Autre acteur majeur, Hong Kong Grove Metal Limited prévoit un investissement de 500 millions de dollars pour la création d’un parc agricole, industriel et logistique destiné à structurer l’ensemble de la chaîne de valeur.
Enfin, Qingdao Intelligent Poultry Investment Development Co., Ltd ambitionne de mettre en place une ferme industrielle capable de produire jusqu’à 30 millions de têtes, soit environ 45 000 tonnes par an.
Pour Pacôme Kossy, ces partenariats répondent à un enjeu stratégique majeur : réduire une facture d’importation alimentaire qui pèse lourdement sur les finances publiques. « Chaque année, ce sont plusieurs centaines de milliards de FCFA consacrés à l’importation de produits alimentaires », a-t-il rappelé, insistant sur le passage d’une phase d’intention à une phase d’exécution.

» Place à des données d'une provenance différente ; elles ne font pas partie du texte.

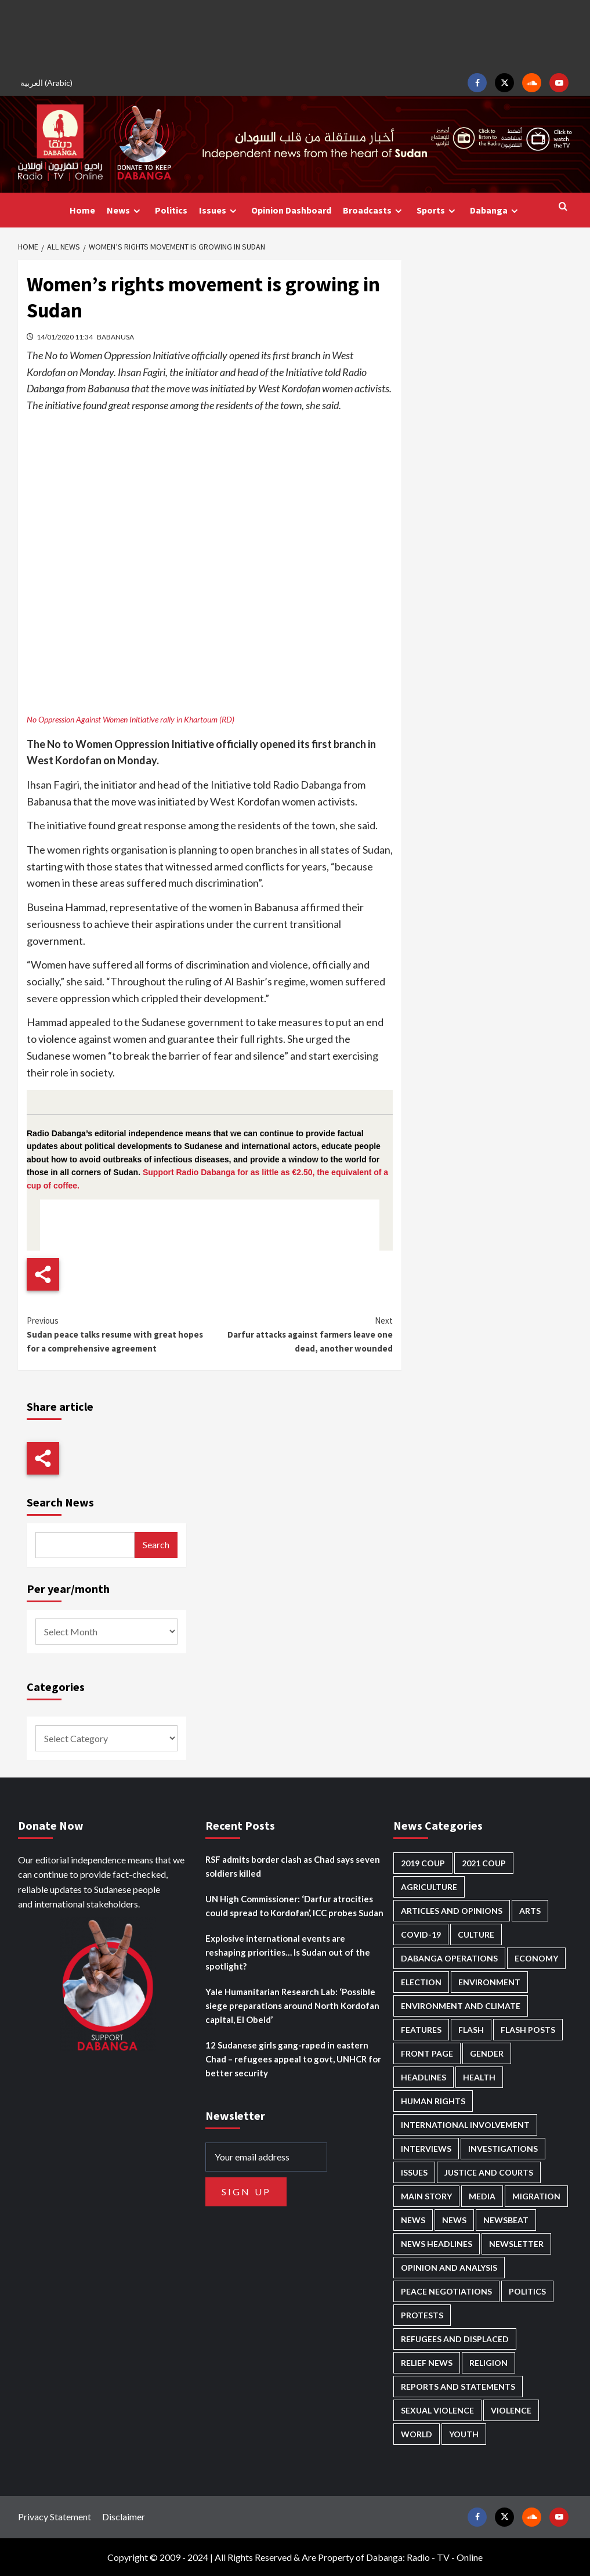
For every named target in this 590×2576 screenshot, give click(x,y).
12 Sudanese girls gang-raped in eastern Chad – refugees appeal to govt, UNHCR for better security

À terme, ces investissements devraient permettre au Gabon d’atteindre une production annuelle supérieure à 125 000 tonnes de poulet, couvrant ainsi l’essentiel de la demande nationale. Au-delà des volumes, l’enjeu est également social et structurel : création d’emplois, développement de compétences locales, émergence d’un tissu entrepreneurial et réduction des importations.
En articulant investissements étrangers et stratégie nationale, les autorités gabonaises posent les bases d’un écosystème agro-industriel intégré. Une transformation profonde de la filière avicole, avec en ligne de mire une indépendance alimentaire durable et un repositionnement du Gabon comme acteur crédible de la production agricole en Afrique centrale.